My new book looks at my life and times through the prism of football programmes.
Programmes! Programmes! Football and Life from Wartime to Lockdown is a thinly autobiographical account of my generation who grew up in the aftermath of World War II. Football was central to my childhood and has remained a passion.
Looking through my collection of programmes, I sensed that they were historical objects, telling stories of people, places and times. Some programmes are milestones in my own life, such as the 1950s Manchester United programmes from games I went to as a youngster, or the 1968 Scotland v Austria programmes that marks my move to Scotland and first experience of Hampden Park; or later a Dukla Prague programme from the time I was doing training in the Czech Republic in the 1990s.
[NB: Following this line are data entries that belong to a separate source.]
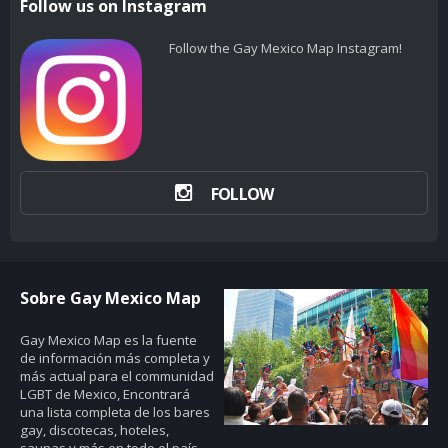
Follow us on Instagram
Follow the Gay Mexico Map Instagram!
FOLLOW
Sobre Gay Mexico Map
Gay Mexico Map
es la fuente
de información más completa y
más actual para el communidad
LGBT de Mexico, Encontrará
una lista completa de los bares
gay, discotecas, hoteles,
saunas y más en todo el país.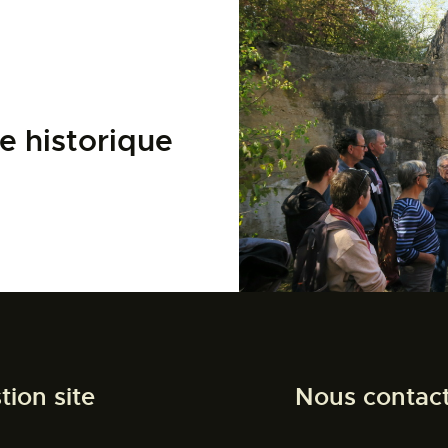
e historique
tion site
Nous contac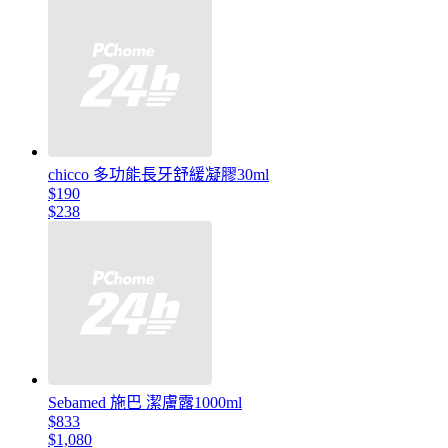
chicco 多功能長牙舒緩凝膠30ml
$190
$238
Sebamed 施巴 潔膚露1000ml
$833
$1,080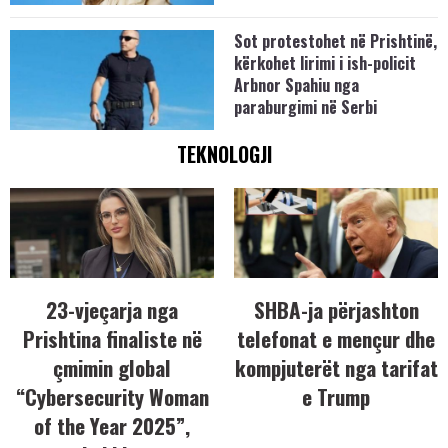
Sot protestohet në Prishtinë,
kërkohet lirimi i ish-policit
Arbnor Spahiu nga
paraburgimi në Serbi
TEKNOLOGJI
23-vjeçarja nga
SHBA-ja përjashton
Prishtina finaliste në
telefonat e mençur dhe
çmimin global
kompjuterët nga tarifat
“Cybersecurity Woman
e Trump
of the Year 2025”,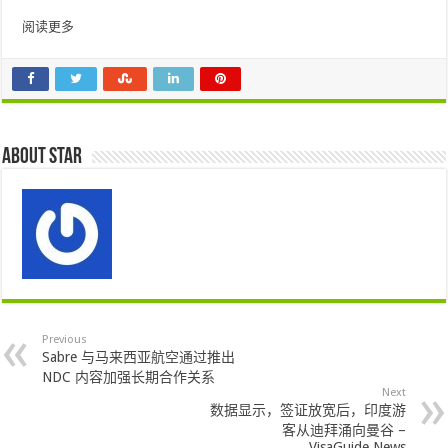
阅读更多
About star
Previous
Sabre 与马来西亚航空通过推出
NDC 内容加强长期合作关系
Next
数据显示，签证放宽后，印度游
客从迪拜涌向曼谷 –
VisaGuide.News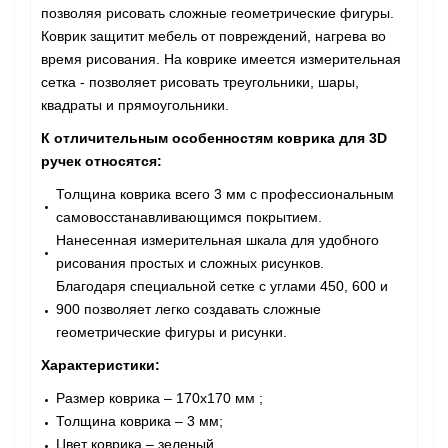
позволяя рисовать сложные геометрические фигуры.
Коврик защитит мебель от повреждений, нагрева во
время рисования. На коврике имеется измерительная
сетка - позволяет рисовать треугольники, шары,
квадраты и прямоугольники.
К отличительным особенностям коврика для 3D
ручек относятся:
Толщина коврика всего 3 мм с профессиональным
самовосстанавливающимся покрытием.
Нанесенная измерительная шкала для удобного
рисования простых и сложных рисунков.
Благодаря специальной сетке с углами 450, 600 и
900 позволяет легко создавать сложные
геометрические фигуры и рисунки.
Характеристики:
Размер коврика – 170x170 мм ;
Толщина коврика – 3 мм;
Цвет коврика – зеленый.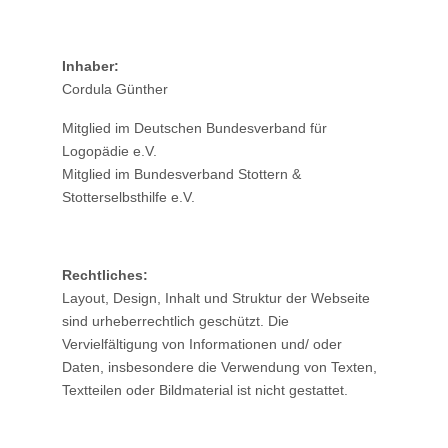
Inhaber:
Cordula Günther
Mitglied im Deutschen Bundesverband für
Logopädie e.V.
Mitglied im Bundesverband Stottern &
Stotterselbsthilfe e.V.
Rechtliches:
Layout, Design, Inhalt und Struktur der Webseite
sind urheberrechtlich geschützt. Die
Vervielfältigung von Informationen und/ oder
Daten, insbesondere die Verwendung von Texten,
Textteilen oder Bildmaterial ist nicht gestattet.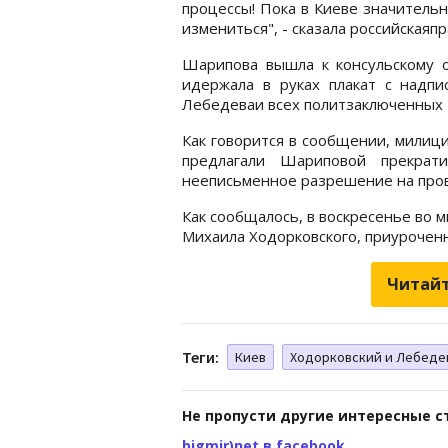
процессы! Пока в Киеве значитель
измениться", - сказала российская
Шарипова вышла к консульскому от
идержала в руках плакат с надпи
Лебедеваи всех политзаключенных 
Как говорится в сообщении, милици
предлагали Шариповой прекрат
нееписьменное разрешение на про
Как сообщалось, в воскресенье во 
Михаила Ходорковского, приурочен
Читайт
Теги:
Киев
Ходорковский и Лебеде
Не пропусти другие интересные с
bigmir)net в facebook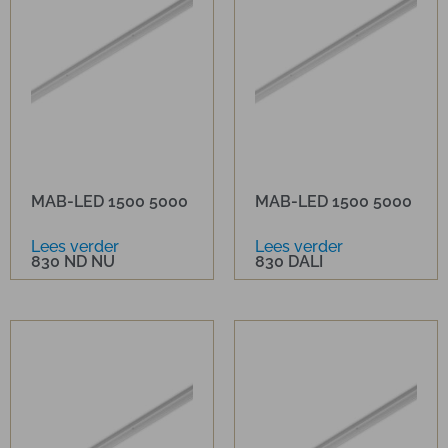
MAB-LED 1500 5000
MAB-LED 1500 5000
Lees verder
Lees verder
830 ND NU
830 DALI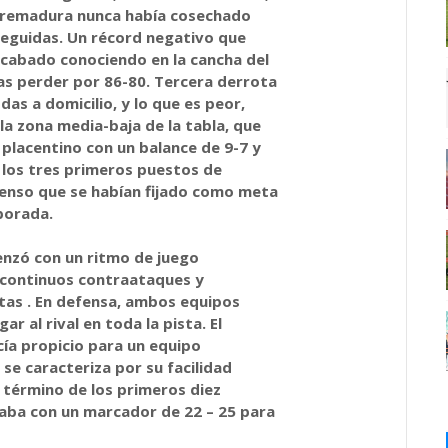
xtremadura nunca había cosechado
seguidas. Un récord negativo que
acabado conociendo en la cancha del
as perder por 86-80. Tercera derrota
das a domicilio, y lo que es peor,
 la zona media-baja de la tabla, que
 placentino con un balance de 9-7 y
 los tres primeros puestos de
censo que se habían fijado como meta
mporada.
enzó con un ritmo de juego
 continuos contraataques y
tas . En defensa, ambos equipos
r al rival en toda la pista. El
ía propicio para un equipo
e caracteriza por su facilidad
 término de los primeros diez
gaba con un marcador de 22 – 25 para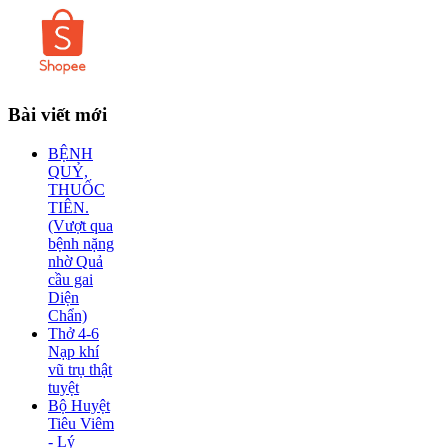
Bài
viết mới
BỆNH
QUỶ,
THUỐC
TIÊN.
(Vượt qua
bệnh nặng
nhờ Quả
cầu gai
Diện
Chẩn)
Thở 4-6
Nạp khí
vũ trụ thật
tuyệt
Bộ Huyệt
Tiêu Viêm
- Lý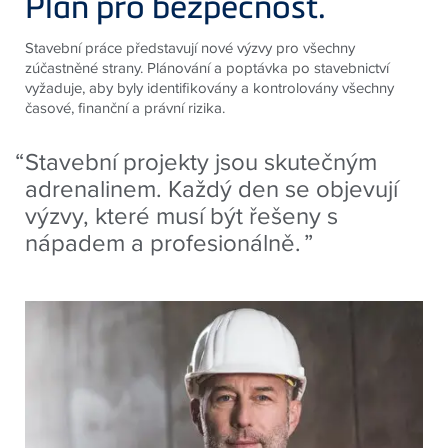
Plán pro bezpečnost.
Stavební práce představují nové výzvy pro všechny
zúčastněné strany. Plánování a poptávka po stavebnictví
vyžaduje, aby byly identifikovány a kontrolovány všechny
časové, finanční a právní rizika.
Stavební projekty jsou skutečným
adrenalinem. Každý den se objevují
výzvy, které musí být řešeny s
nápadem a profesionálně.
Many more programmes from games I did not go to reveal much about how football and Britain has changed during the lifetime of my generation. They reveal how floodlights and television changed the game in the 1950s, as people slowly became better off, and adverts for cars and consumer goods began to appear. Inflation and decimalisation and industrial unrest in the 1970s are there in the programmesof that era. There is even an intriguing insight from a Scunthorpe United programme of Mrs Thatcher’s 1979 election victory, followed by the Falklands War Cup Final programme. We see the appearance ethnic restaurants and black players as British society became more diverse.
The book takes the stories up to lockdown, with the rise of billionaire owners, cryptocurrencies, offshore gambling shirt sponsors and fan-owned clubs.
There are lots of quirky stories too – such as the options for a night out in Grimsby for visiting York City fans.